Somehow, I always knew that I would become responsible for getting my grandfather, Jacob Marateck’s, diaries published, even though I was not the first to work with them. My grandfather began his chronicles during the Russo-Japanese War (1904-1905) but was distracted by the very real need to survive. For many years thereafter, he retold his adventures, but it wasn’t until the Depression that he finally had time to record what had become the “oral tradition” in my family. His adventures ultimately filled 28 handwritten composition notebooks.
When he finished, he asked my mother, his youngest child, if she wanted to help him translate the diaries from Yiddish into English. She was thrilled, and they were to start the next day, but he died that very night.
Several years later, when my mother brought her then-future husband, my father, Shimon Wincelberg, who was the first Orthodox writer in Hollywood, to meet her mother towards the end of her life, my grandmother whispered to my mother, “Show him Poppa’s diaries.” And so began the lengthy process of translating, structuring and editing my grandfather’s diaries.
In 1976, my parents published stories from the first 12 of 28 handwritten notebooks as The Samurai of Vishigrod. Then my father set to work on the remaining stories in between his bread-and-butter job writing for television. But he passed away before he was able to complete the job. Before he died, my mother promised that she would see to the publication of the diaries.

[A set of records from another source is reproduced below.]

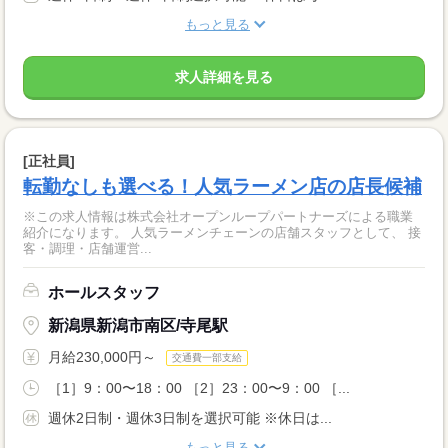
もっと見る
求人詳細を見る
[正社員]
転勤なしも選べる！人気ラーメン店の店長候補
※この求人情報は株式会社オープンループパートナーズによる職業
紹介になります。 人気ラーメンチェーンの店舗スタッフとして、 接
客・調理・店舗運営...
ホールスタッフ
新潟県新潟市南区/寺尾駅
月給230,000円～
交通費一部支給
［1］9：00〜18：00 ［2］23：00〜9：00 ［...
週休2日制・週休3日制を選択可能 ※休日は...
もっと見る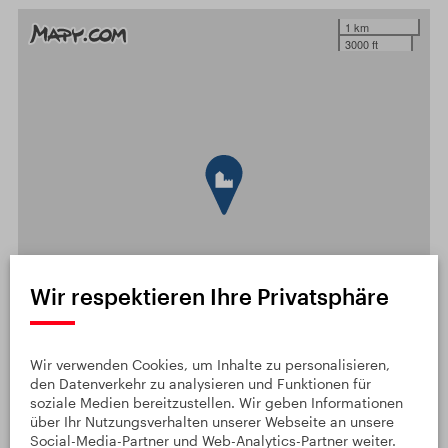
1 km
3000 ft
Wir respektieren Ihre Privatsphäre
Wir verwenden Cookies, um Inhalte zu personalisieren,
DETAILLIERTE KARTE ÖFFNEN
den Datenverkehr zu analysieren und Funktionen für
soziale Medien bereitzustellen. Wir geben Informationen
Leaflet
|
© Seznam.cz a.s. a další
über Ihr Nutzungsverhalten unserer Webseite an unsere
Social-Media-Partner und Web-Analytics-Partner weiter.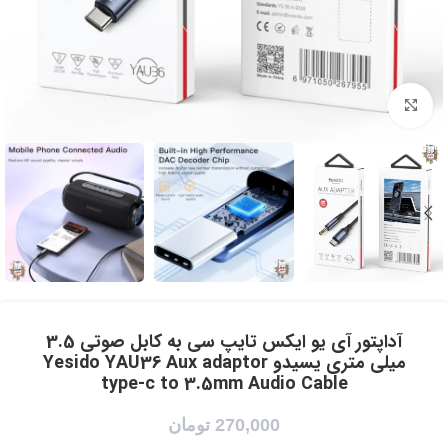
برای بزرگنمایی کلیک کنید
آداپتور آی یو ایکس تایپ سی به کابل صوتی 3.5
میلی متری یسیدو Yesido YAU36 Aux adaptor
type-c to 3.5mm Audio Cable
270,000
تومان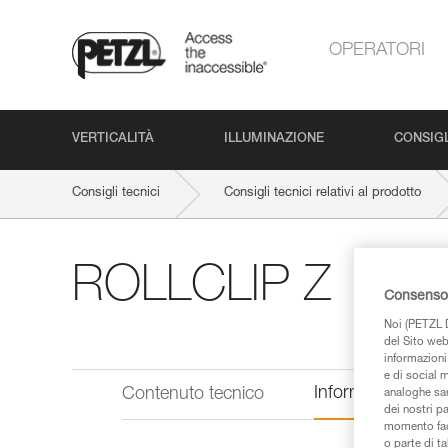
OPERATORI
VERTICALITÀ
ILLUMINAZIONE
CONSIGL
Consigli tecnici
Consigli tecnici relativi al prodotto
ROLLCLIP Z
Consenso 
Noi (PETZL D
del Sito web,
informazioni 
e di social m
Informazioni tecn
Contenuto tecnico
analoghe sar
dei nostri p
momento facen
o parte di t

At that point, I should probably have volunteered to take over the process, but I had grown up hearing about my grandfather’s adventures and was, perhaps, a little jaded by the stories. It was only when my mother, at the age of 82, expressed her wish to see the stories published “during [her] lifetime” that I made the commitment to drop everything else and focus on the notebooks.
In working with the notebooks, I have gotten to know my grandfather in a way that might not have been possible had he lived, because his diaries exposed the soul of a 21 year-old man who never knew if he would survive until the next day. The raw honesty and the warmth that shines through his writing makes me regret, even more, never having known him.